Geboers comes by his racing instincts naturally. His older brother, Sylvain, helped introduce the sport in the United States during the early 1970s along with DeCoster, Robert and Torsten Hallman. Sylvain was second to Robert three times in the world 250cc standings, and their uncle, Jef Teuwissen, was a motocross pioneer riding four-stroke bikes on the sandy tracks of Belgium and the Netherlands in the 1950s.

Sylvain is still in the sport as the manager of Donny Schmit, the Minnesotan who won the world 125cc championship this year.

Although Sunday will be Geboers’ final Grand Prix, he says that fact will serve as added motivation to win the two 40-minute motos over the Glen Helen track.

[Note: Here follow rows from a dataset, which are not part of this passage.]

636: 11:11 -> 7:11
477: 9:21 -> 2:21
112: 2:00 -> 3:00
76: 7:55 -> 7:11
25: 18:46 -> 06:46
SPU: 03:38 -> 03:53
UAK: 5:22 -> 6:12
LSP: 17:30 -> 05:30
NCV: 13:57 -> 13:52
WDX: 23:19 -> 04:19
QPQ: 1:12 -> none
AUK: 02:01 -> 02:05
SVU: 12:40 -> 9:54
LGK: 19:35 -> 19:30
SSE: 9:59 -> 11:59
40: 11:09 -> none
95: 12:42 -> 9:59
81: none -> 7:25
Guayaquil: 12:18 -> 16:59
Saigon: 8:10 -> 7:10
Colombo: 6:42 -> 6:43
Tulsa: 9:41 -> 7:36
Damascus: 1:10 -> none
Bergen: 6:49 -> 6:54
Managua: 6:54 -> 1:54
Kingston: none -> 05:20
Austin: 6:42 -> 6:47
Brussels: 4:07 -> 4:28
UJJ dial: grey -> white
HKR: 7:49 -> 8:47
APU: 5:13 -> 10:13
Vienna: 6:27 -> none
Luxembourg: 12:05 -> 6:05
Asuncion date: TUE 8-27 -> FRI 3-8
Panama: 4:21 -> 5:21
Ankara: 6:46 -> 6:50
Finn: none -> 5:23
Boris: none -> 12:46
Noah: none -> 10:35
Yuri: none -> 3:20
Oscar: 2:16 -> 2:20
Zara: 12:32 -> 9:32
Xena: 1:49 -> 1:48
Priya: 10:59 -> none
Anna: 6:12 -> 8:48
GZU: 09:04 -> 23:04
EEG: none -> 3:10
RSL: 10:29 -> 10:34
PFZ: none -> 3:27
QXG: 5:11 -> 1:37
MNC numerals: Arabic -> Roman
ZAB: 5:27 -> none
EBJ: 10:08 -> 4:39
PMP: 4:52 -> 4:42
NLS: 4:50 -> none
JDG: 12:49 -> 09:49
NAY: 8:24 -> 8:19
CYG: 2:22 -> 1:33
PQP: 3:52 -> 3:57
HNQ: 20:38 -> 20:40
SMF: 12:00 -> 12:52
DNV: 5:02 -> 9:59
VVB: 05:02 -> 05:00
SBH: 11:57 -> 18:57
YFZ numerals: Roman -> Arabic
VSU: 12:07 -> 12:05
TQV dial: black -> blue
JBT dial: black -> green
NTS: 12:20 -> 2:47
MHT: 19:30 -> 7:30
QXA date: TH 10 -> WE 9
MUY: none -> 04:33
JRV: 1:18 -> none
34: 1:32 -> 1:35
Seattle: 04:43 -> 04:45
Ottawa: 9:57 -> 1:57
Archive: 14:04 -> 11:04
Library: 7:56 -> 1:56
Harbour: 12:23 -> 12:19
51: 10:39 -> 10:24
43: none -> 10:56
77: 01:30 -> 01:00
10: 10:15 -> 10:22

“I wanted to go out a winner with the championship, and now I want to go out a winner in my final race,” he said. “Two weeks ago, I was depressed because I did not think I would be in top condition, but I feel like I am ready now. I hurt my shoulder lifting some heavy things at my home, and I was hurting when I raced in Luxembourg two weeks ago. I had a small crash there and picked up the bike aggressively and hurt it again.

Advertisement

“I am very pleased with the way it has healed, and I hope to be ready for a hard race with the American riders Sunday.”